Data extracted from a collection
+ + + + + + +

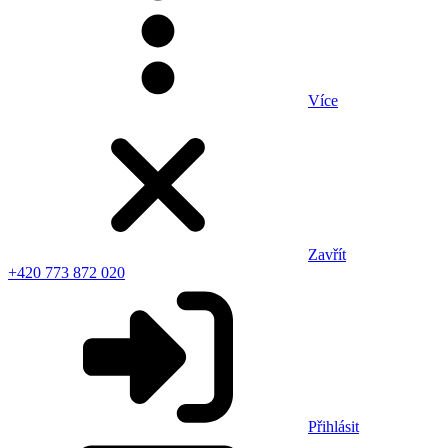
Více
Zavřít
+420 773 872 020
Přihlásit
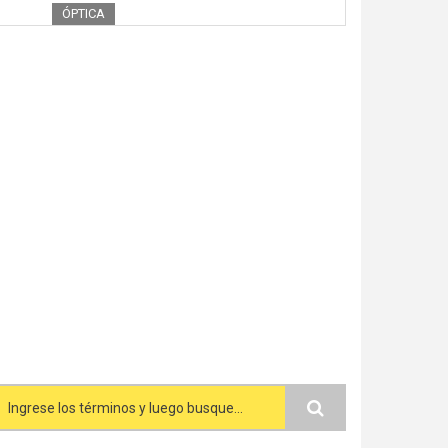
ÓPTICA
Search form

+ + + + + + +

Task instructions:
Leaving the pictures aside, output each entry above exactly as written.

Result for this task:
Více
Zavřít
+420 773 872 020
Přihlásit
ÓPTICA
Search form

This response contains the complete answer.